Cassette 5, side A, 07/29/01 (ca. 47 min.). Theresa Dickinson speaks with Jeff Friedman about performing at Minnie's Can-Do Jazz Club; a work for the collective group Tumbleweed titled Spintex; her new work titled Control/Remote, and her belief that improvisation is the most intense form of realism; the San Francisco artists' space The Farm, the performance groups who worked there and the increasingly divisive politics; her move to the country and teaching at Sonoma State University; the birth of two sons; being fired from the job at Sonoma State and returning to San Francisco.

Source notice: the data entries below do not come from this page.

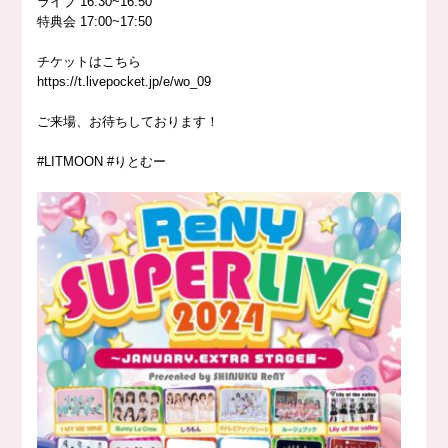
ライブ 16:30~16:50
特典会 17:00~17:50
チケットはこちら
https://
t.livepocket.jp/e/wo_09
ご来場、お待ちしております！
#LITMOON
#りとむー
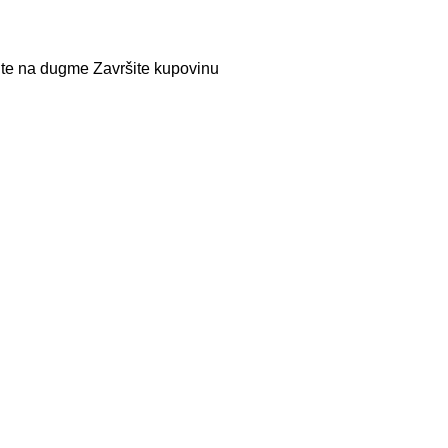
nite na dugme Završite kupovinu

Cassette 5, side B, 07/29/01 (ca. 45 min.). Theresa Dickinson speaks with Jeff Friedman about the difficult readjustment to life in San Francisco; an agreement with Christopher Beck about teaching his classes at New College; her pleasure in the non-professional students that the class attracts; making a work titled Moment to midnight, which was based on the myth of Demeter and Persephone, with direct acknowledgment of the death of Arnie Zane; formalizing the teaching arrangement at New College; establishing a group called Zaza, specializing in aerial work, with Maica Folch, a circus trapeze artist; the men who are attracted to rope work.

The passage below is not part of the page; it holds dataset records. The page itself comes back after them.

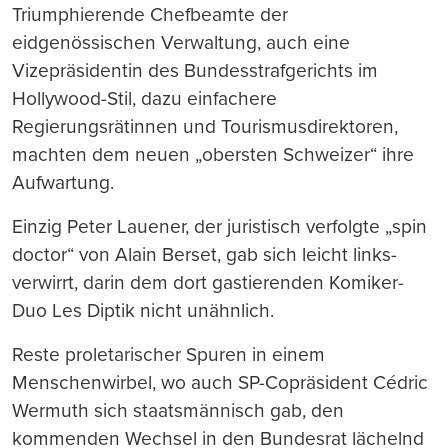
Triumphierende Chefbeamte der
eidgenössischen Verwaltung, auch eine
Vizepräsidentin des Bundesstrafgerichts im
Hollywood-Stil, dazu einfachere
Regierungsrätinnen und Tourismusdirektoren,
machten dem neuen „obersten Schweizer“ ihre
Aufwartung.
Einzig Peter Lauener, der juristisch verfolgte „spin
doctor“ von Alain Berset, gab sich leicht links-
verwirrt, darin dem dort gastierenden Komiker-
Duo Les Diptik nicht unähnlich.
Reste proletarischer Spuren in einem
Menschenwirbel, wo auch SP-Copräsident Cédric
Wermuth sich staatsmännisch gab, den
kommenden Wechsel in den Bundesrat lächelnd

Cassette 6, side A, 07/29/01 (ca. 45 min.). [The sound quality of this cassette is poorer than the others. There is an echo because the speakers have moved away from the microphones.] Theresa Dickinson speaks with Jeff Friedman about her invitation to be one of twelve U.S. performing artists to work with a theater group in Poland; their plans for a production of the Greek drama Phaedra; the escalating disagreements with the director of the group and her decision to leave Poland after ten weeks; the collision of her expectations with reality; the honored place of the arts in Poland, also the repressions in individual lives, especially for women; Friedman reads from a review of a Twyla Tharp performance, and Dickinson attempts to respond.
Cassette 6, side B, 07/29/01 (ca. 44 min.). [The sound quality of the first 20 minutes of side B is similar to side A, but the remaining 25 minutes are almost inaudible.] Theresa Dickinson speaks with Jeff Friedman about how, as a young child she learned that everything always changes, and that one survives by riding the change; later, she learned from Merce Cunningham and John Cage that conscious action can be ineffective, and their techniques for how to do less; contrasts Tharp's imposition of formality in her works with her belief in the importance of survival without formality; briefly speaks about filmmaker Bob Yahraus; reminisces about Lucas Hoving. [The spoken interview changes to a movement dialogue as Dickinson and Friedman dance together for ca. 15 minutes. Squeaks of feet on the floor, whoops, audible respiration and brief exchanges of words that are unclear mark this section.] The interview concludes with Dickinson's remarks about Margy [Margaret] Jenkins; memories of other dancers who, unlike herself, are tall; and Tharp's stories of when she danced in Paul Taylor's company and how he diminished her roles to the vanishing point.